This January and February, we’ll be finishing up our look at the second season of Star Trek: The Next Generation and moving on to the third year of the show, both recently and lovingly remastered for high definition. Check back daily for the latest review.

We’ll be supplementing our coverage of the episodes with some additional materials – mainly novels and comics and films.

It’s amazing to think what happens if you shift events just a little to the left or a little to the right. Part of what’s most fascinating about David R. George III’s The Embrace of Cold Architects is that the alternate universe isn’t created by altering the outcome of any major event. Instead, the alternate universe is created by shifting a single date slightly forward in time. Moving one event out of its original context – in this case the conference from The Offspring – and transposing it later into the third season of the show has any number of radically unforeseen side effects.

Of course, this all feels like very clever meta-commentary by author David R. George III. As much as The Embrace of Cold Architects is about shifting around the order of events inside the narrative, it’s also about shifting around the framing structure itself.
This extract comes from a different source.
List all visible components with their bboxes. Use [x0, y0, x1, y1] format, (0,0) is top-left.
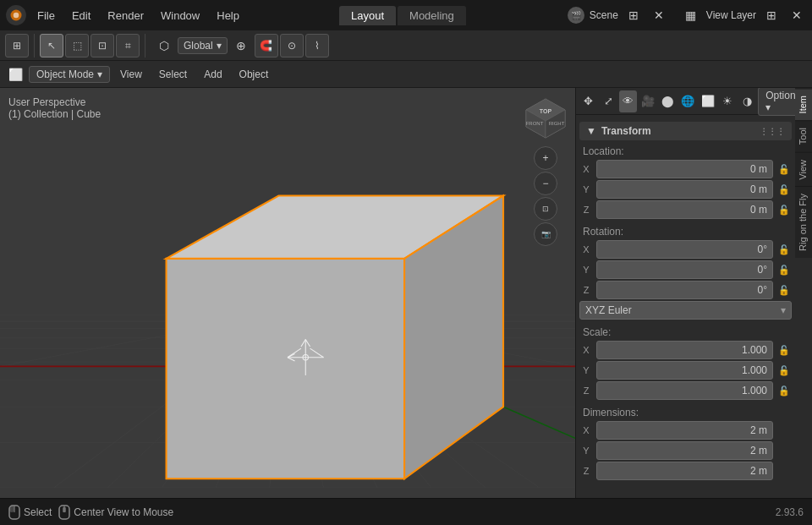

The Embrace of Cold Architects doesn’t just offer a glimpse of what might have happened had certain events within the framework of Star Trek: The Next Generation occurred out of their previously-established context, it is also about reimagining The Next Generation itself.

Quite a lot of The Embrace of Cold Architects feels like glimpse of an alternate version of The Next Generation, one where the show itself has been shifted so that it might be written in the context of the War on the Terror.